Los comandantes Hornos y Ocampo piensan: “Lo mueven el orgullo, su maldito orgullo y acaso el resentimiento hacia Paz”. Dicen:

Mi general, lo sentimos. Nuestros escuadrones se unirán a las fuerzas del general Paz.

Lavalle los mira, luego inclina su cabeza. Sus arrugas aumentan en cada instante, años de vida y de muerte se desploman sobre su alma. Cuando levanta su cabeza y vuelve a mirarlos, ya es un viejo:

—Está bien, comandante. Les deseo buena suerte.
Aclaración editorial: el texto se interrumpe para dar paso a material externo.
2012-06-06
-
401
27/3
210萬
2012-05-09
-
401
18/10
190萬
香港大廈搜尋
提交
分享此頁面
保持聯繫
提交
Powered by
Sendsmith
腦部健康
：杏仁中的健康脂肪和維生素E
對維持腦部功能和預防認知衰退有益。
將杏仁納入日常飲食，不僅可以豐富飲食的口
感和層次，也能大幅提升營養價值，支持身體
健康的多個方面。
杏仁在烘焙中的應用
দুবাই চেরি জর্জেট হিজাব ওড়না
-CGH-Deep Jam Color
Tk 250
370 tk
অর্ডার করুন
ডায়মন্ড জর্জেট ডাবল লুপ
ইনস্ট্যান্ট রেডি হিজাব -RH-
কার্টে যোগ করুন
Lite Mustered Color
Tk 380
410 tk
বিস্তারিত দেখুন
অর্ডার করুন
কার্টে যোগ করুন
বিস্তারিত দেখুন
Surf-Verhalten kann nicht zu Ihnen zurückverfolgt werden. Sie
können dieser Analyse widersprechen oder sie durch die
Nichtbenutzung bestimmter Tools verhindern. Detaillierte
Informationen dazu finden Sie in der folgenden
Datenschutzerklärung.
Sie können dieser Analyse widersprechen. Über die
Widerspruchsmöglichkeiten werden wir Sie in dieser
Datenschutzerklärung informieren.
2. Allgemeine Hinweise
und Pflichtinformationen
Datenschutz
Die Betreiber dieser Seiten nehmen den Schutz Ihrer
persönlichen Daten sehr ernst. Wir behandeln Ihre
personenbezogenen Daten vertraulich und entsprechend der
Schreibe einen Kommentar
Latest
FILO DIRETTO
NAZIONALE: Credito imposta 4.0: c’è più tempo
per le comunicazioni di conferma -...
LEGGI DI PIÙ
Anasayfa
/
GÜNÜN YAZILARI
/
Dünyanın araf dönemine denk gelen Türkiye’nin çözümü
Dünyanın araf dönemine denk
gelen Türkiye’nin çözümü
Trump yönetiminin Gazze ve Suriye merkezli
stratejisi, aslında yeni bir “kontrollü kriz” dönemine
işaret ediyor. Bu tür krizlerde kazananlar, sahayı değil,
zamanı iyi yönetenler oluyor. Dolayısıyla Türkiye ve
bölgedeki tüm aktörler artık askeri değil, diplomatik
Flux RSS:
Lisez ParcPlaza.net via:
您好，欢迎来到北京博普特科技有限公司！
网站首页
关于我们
Ojalá el general Paz pueda proseguir esta lucha hasta el fin, esta lucha para la que, al parecer, ya no sirvo.

Los restos de la división de Hornos se alejan al galope, observados en silencio por los doscientos hombres que quedan al lado de su general. Sus corazones están encogidos y en sus mentes hay un único pensamiento: “Ahora todo está perdido”. Sólo les queda esperar la muerte al lado del jefe. Y cuando Lavalle les dice: “Resistiremos, verán, haremos guerra de guerrillas en la sierra”, ellos permanecen callados, mirando hacia el suelo. “Marcharemos hacia Jujuy, por el momento. “ Y aquellos hombres, que saben que ir hacia Jujuy es desatinado, que no ignoran que la única forma de salvar al menos sus vidas es tomar hacia Bolivia por senderos desconocidos, dispersarse, huir, responden: “Bien, mi general”. Porque ¿quién ha de ser capaz de quitarle los últimos sueños al general niño?

Ahí van, ahora. No son ni doscientos esos hombres. Marchan por el camino real hacia la ciudad de Jujuy. ¡Por el camino real!